# REQUIRED WORK
Restate the entries word for word and skip every image.

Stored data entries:

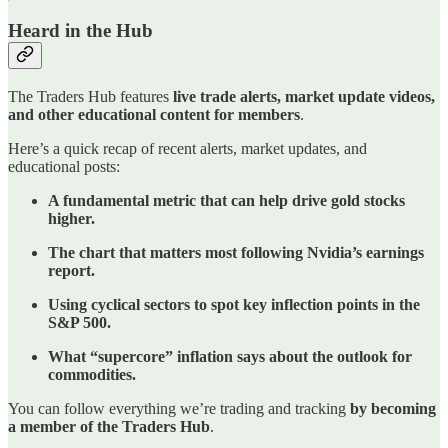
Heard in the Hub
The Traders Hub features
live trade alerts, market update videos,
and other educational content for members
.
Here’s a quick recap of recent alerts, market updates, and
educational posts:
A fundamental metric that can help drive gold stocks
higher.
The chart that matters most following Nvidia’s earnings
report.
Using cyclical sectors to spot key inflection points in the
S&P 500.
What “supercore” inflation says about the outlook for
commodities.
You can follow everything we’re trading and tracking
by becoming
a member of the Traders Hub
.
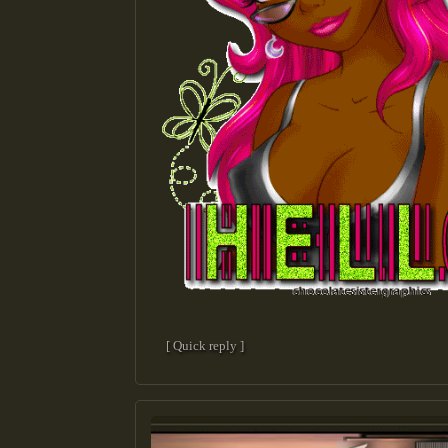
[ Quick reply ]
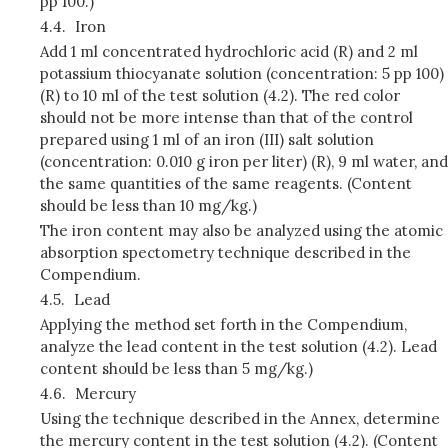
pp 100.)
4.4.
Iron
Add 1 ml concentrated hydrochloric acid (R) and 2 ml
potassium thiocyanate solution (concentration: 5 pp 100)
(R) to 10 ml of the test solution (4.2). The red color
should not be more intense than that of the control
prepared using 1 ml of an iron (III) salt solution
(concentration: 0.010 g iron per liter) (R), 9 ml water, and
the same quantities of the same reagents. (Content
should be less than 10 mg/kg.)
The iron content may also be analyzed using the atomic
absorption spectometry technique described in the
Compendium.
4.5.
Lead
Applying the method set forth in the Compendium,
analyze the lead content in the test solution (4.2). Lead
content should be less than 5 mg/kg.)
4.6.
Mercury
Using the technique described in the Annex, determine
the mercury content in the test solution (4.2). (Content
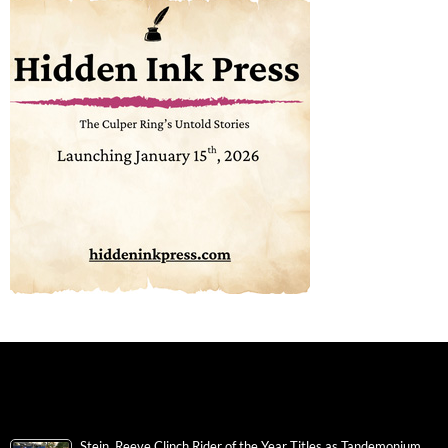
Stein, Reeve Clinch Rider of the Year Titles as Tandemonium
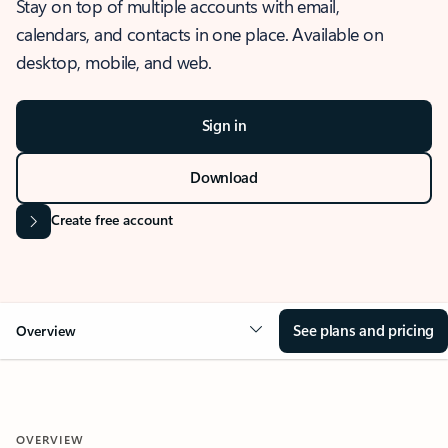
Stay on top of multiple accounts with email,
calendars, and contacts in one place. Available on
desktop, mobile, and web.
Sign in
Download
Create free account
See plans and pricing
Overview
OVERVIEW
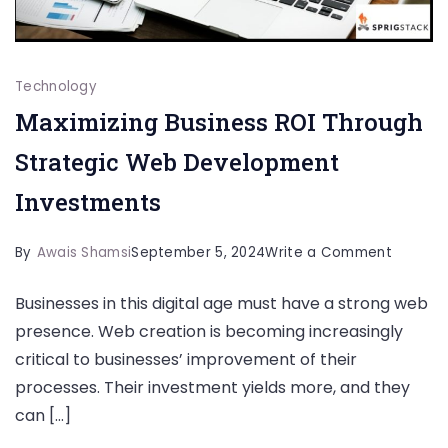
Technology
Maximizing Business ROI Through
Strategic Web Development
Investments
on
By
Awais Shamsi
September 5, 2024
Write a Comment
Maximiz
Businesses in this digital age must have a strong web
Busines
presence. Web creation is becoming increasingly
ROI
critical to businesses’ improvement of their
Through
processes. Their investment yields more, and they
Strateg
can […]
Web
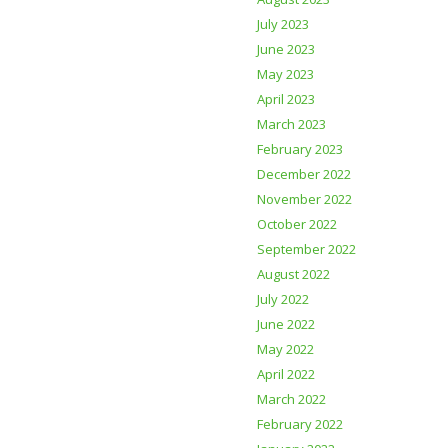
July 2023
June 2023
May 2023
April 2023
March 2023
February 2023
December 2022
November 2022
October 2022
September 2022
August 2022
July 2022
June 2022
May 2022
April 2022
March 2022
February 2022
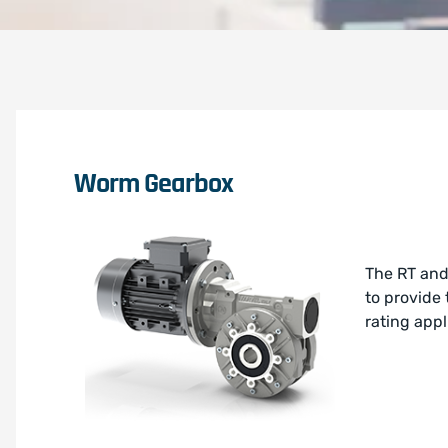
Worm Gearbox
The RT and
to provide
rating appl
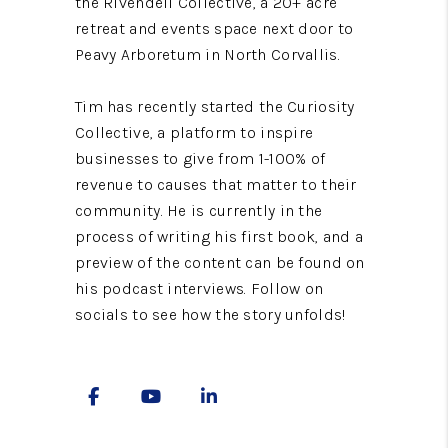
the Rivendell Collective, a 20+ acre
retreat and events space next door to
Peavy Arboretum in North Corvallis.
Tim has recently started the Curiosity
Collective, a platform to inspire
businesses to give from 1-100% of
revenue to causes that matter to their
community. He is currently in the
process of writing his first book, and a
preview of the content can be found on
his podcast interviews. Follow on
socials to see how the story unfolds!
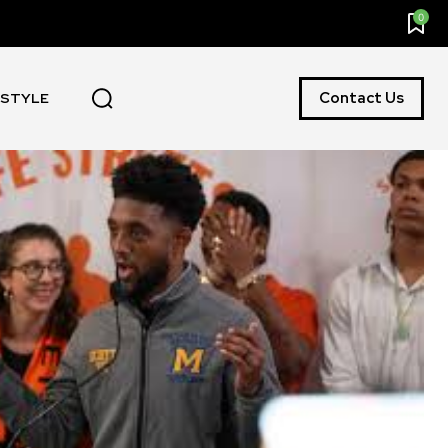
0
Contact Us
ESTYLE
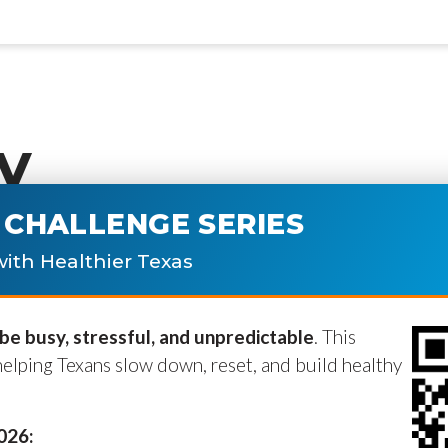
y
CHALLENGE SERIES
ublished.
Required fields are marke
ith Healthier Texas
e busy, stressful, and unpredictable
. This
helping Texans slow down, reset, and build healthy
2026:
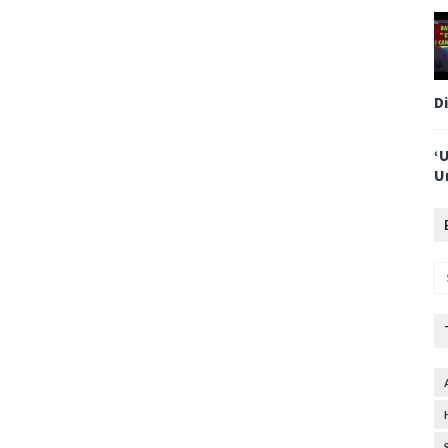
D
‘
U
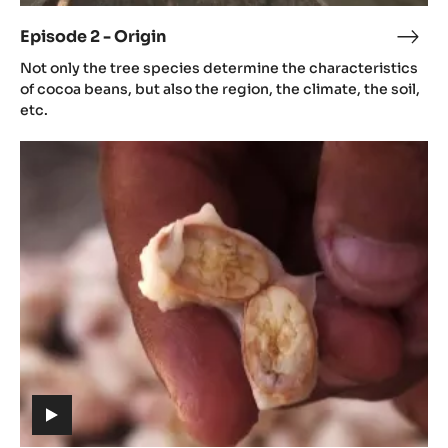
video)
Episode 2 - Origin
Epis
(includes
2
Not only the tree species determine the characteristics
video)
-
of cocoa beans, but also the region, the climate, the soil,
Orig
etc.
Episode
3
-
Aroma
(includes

# TASK RESULT
Heard in the Hub
The Traders Hub features
live trade alerts, market update videos,
and other educational content for members
.
Here’s a quick recap of recent alerts, market updates, and
educational posts:
A fundamental metric that can help drive gold stocks
higher.
The chart that matters most following Nvidia’s earnings
report.
Using cyclical sectors to spot key inflection points in the
S&P 500.
What “supercore” inflation says about the outlook for
commodities.
You can follow everything we’re trading and tracking
by becoming
a member of the Traders Hub
.
[ Quick reply ]
pp 100.)
4.4.
Iron
Add 1 ml concentrated hydrochloric acid (R) and 2 ml
potassium thiocyanate solution (concentration: 5 pp 100)
(R) to 10 ml of the test solution (4.2). The red color
should not be more intense than that of the control
prepared using 1 ml of an iron (III) salt solution
(concentration: 0.010 g iron per liter) (R), 9 ml water, and
the same quantities of the same reagents. (Content
should be less than 10 mg/kg.)
The iron content may also be analyzed using the atomic
absorption spectometry technique described in the
Compendium.
4.5.
Lead
Applying the method set forth in the Compendium,
analyze the lead content in the test solution (4.2). Lead
content should be less than 5 mg/kg.)
4.6.
Mercury
Using the technique described in the Annex, determine
the mercury content in the test solution (4.2). (Content
Stein, Reeve Clinch Rider of the Year Titles as Tandemonium
Stay on top of multiple accounts with email,
calendars, and contacts in one place. Available on
desktop, mobile, and web.
Sign in
Download
Create free account
See plans and pricing
Overview
OVERVIEW
Technology
Maximizing Business ROI Through
Strategic Web Development
Investments
on
By
Awais Shamsi
September 5, 2024
Write a Comment
Maximiz
Businesses in this digital age must have a strong web
Busines
presence. Web creation is becoming increasingly
ROI
critical to businesses’ improvement of their
Through
processes. Their investment yields more, and they
Strateg
can […]
Web
July 2023
June 2023
May 2023
April 2023
March 2023
February 2023
December 2022
November 2022
October 2022
September 2022
August 2022
July 2022
June 2022
May 2022
April 2022
March 2022
February 2022
Worm Gearbox
The RT and
to provide
rating appl
the Rivendell Collective, a 20+ acre
retreat and events space next door to
Peavy Arboretum in North Corvallis.
Tim has recently started the Curiosity
Collective, a platform to inspire
businesses to give from 1-100% of
revenue to causes that matter to their
community. He is currently in the
process of writing his first book, and a
preview of the content can be found on
his podcast interviews. Follow on
socials to see how the story unfolds!
0
Contact Us
ESTYLE
y
CHALLENGE SERIES
ublished.
Required fields are marke
ith Healthier Texas
e busy, stressful, and unpredictable
. This
helping Texans slow down, reset, and build healthy
2026:
D
‘
U
video)
Episode 2 - Origin
Epis
(includes
2
Not only the tree species determine the characteristics
video)
-
of cocoa beans, but also the region, the climate, the soil,
Orig
etc.
Episode
3
-
Aroma
(includes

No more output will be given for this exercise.